Noting that regional cooperation have long been a norm in
combating common challenges, President Waheed expressed confidence that SAARC
can continue to play a pivotal role in achieving better health goals for its
peoples. He said the initiatives under the auspices of the
meetings of SAARC Health Ministers, would greatly enhance the common
understanding and capacity to deal with regional health challenges.
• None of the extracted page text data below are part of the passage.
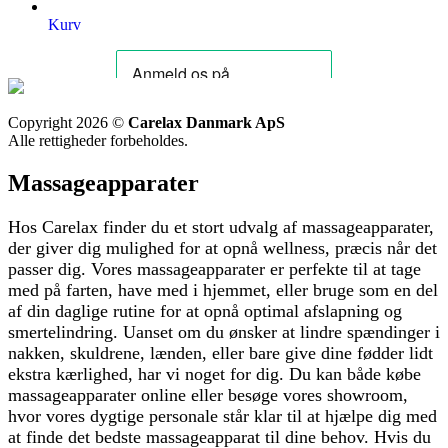
Kurv
Copyright 2026 ©
Carelax Danmark ApS
Alle rettigheder forbeholdes.
Massageapparater
Hos Carelax finder du et stort udvalg af massageapparater,
der giver dig mulighed for at opnå wellness, præcis når det
passer dig. Vores massageapparater er perfekte til at tage
med på farten, have med i hjemmet, eller bruge som en del
af din daglige rutine for at opnå optimal afslapning og
smertelindring. Uanset om du ønsker at lindre spændinger i
nakken, skuldrene, lænden, eller bare give dine fødder lidt
ekstra kærlighed, har vi noget for dig. Du kan både købe
massageapparater online eller besøge vores showroom,
hvor vores dygtige personale står klar til at hjælpe dig med
at finde det bedste massageapparat til dine behov. Hvis du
“Such collaborations not only make economic sense and results in
efficiency, but also lead to greater understanding of the nature of the present
challenges and foster clear-cut responses”, he said. The President further said he was confident that this forum
would continue to address regional health issues such as the increasing burden
of non-communicable diseases (NCDs), the challenges faced by many small countries in
the area of Human Resources for Health, and “the very real threat of
bio-terrorism, which require cohesive strategies and approaches across all
countries of the region”.
In his speech, the President also highlighted the challenges to
the health system of the Maldives. Describing those challenges, he said those
challenges include “irresponsible and ill-informed intervention in the
organization and management of the health system”; the dismantling of public
health system; experimentation with the management of the system based on
political activists; and, the complete neglect of prevention and primary health
care.
Taking note of the large burden of communicable diseases and unacceptably high levels of maternal and child mortality, particularly in India and Pakistan, Azad had stated that adopting a comprehensive strategy for Diseases Surveillance for Prevention and Control of Communicable Diseases is the need of the hour.
Taking note of the large burden of communicable diseases and unacceptably high levels of maternal and child mortality, particularly in India and Pakistan, Azad had stated that adopting a comprehensive strategy for Diseases Surveillance for Prevention and Control of Communicable Diseases is the need of the hour.
Azad stated that there are many examples of successful strategies and programs in the region in combating dreadful diseases. Directly Observed Treatment Short-course (DOTS) strategy originated from TB research in India and is now the global paradigm in TB prevention and control.
The response to HIV/AIDS in India over the last decade has yielded encouraging outcomes in terms of prevention and control of HIV whereby the number of annual new HIV infections has declined by more than 50% during the last decade from 2.7 lakh new infections in 2000 to 1.2 lakh in 2009, Azad elaborated.
Sri Lanka is an example of public health excellence in the region with health status indicators comparable with the best in the world. Bangladesh has set an example in dramatically reducing infant and maternal mortality in the face of most crippling circumstances, Azad pointed out.
Azad also invited attention of the gathering to the issue of non-communicable diseases (NCDs) that have emerged as the major threat to the health of our populations. Tobacco related cancers, chronic cardio-vascular diseases, hypertension and diabetes are significantly contributing to morbidity and mortality in the region.
He said India’s experience in developing laboratory capabilities and a system of quality assurance could be of great assistance to the SAARC countries. “India would welcome requests from any country in training of manpower in the fields of epidemiology, disease surveillance, diagnostic tools and techniques and Information, Communication Technology applications” Azad offered.
Azad also suggested the Health Ministers of the region should meet more often to deliberate upon a selected theme or subject of common interest and agree on an action plan. “This should be followed up by interactions and workshops at the level of officials and technical experts 2-3 times a year on sharing of best practices, technological applications and innovations, and cross-border collaborations. In this regard, it is my privilege to state that India volunteers to host the next meeting of SAARC Health Ministers” Azad said.
Twenty Seven years ago SAARC was born with the objective of fostering joint action and cooperation in solving common problems, furthering regional interests and fulfilling the aspirations of the peoples of South Asia with the conviction that regional cooperation among the countries of South Asia is mutually beneficial, desirable and necessary for improving the quality of life of the peoples of the region.